* **YOUR ASSIGNMENT**
Using the records below, quote only the span that opens with the line containing "H68 (20L/xô) Mobil" and closes with the line containing "nuestros paquetes de viaje", exactly and inclusively.

Segment Start: EXERCISE MATERIALS

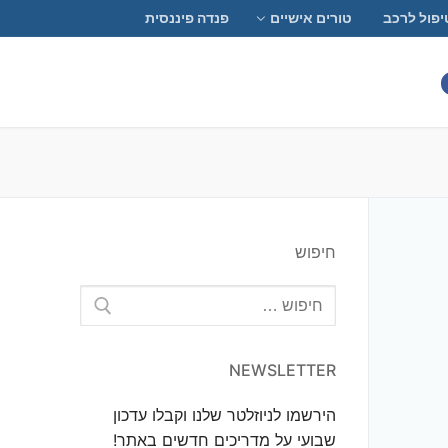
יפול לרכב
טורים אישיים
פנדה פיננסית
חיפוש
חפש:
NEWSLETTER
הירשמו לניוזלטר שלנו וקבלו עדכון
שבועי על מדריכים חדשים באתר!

Segment End: EXERCISE MATERIALS
Segment Start: EXERCISE MATERIALS

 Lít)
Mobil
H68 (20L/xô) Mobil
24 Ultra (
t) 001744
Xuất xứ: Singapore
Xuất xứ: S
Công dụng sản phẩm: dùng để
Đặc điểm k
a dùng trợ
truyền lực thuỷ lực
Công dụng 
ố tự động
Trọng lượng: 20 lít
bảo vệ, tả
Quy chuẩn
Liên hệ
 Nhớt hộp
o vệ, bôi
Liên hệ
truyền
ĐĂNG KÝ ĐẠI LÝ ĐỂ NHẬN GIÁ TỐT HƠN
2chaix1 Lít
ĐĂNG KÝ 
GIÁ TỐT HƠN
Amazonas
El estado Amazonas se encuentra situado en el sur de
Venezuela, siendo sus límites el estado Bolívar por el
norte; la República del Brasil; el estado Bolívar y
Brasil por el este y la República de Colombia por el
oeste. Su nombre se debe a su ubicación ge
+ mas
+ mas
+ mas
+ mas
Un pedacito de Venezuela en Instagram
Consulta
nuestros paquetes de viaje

Segment End: EXERCISE MATERIALS

* **RESPONSE BELOW**
H68 (20L/xô) Mobil
24 Ultra (
t) 001744
Xuất xứ: Singapore
Xuất xứ: S
Công dụng sản phẩm: dùng để
Đặc điểm k
a dùng trợ
truyền lực thuỷ lực
Công dụng 
ố tự động
Trọng lượng: 20 lít
bảo vệ, tả
Quy chuẩn
Liên hệ
 Nhớt hộp
o vệ, bôi
Liên hệ
truyền
ĐĂNG KÝ ĐẠI LÝ ĐỂ NHẬN GIÁ TỐT HƠN
2chaix1 Lít
ĐĂNG KÝ 
GIÁ TỐT HƠN
Amazonas
El estado Amazonas se encuentra situado en el sur de
Venezuela, siendo sus límites el estado Bolívar por el
norte; la República del Brasil; el estado Bolívar y
Brasil por el este y la República de Colombia por el
oeste. Su nombre se debe a su ubicación ge
+ mas
+ mas
+ mas
+ mas
Un pedacito de Venezuela en Instagram
Consulta
nuestros paquetes de viaje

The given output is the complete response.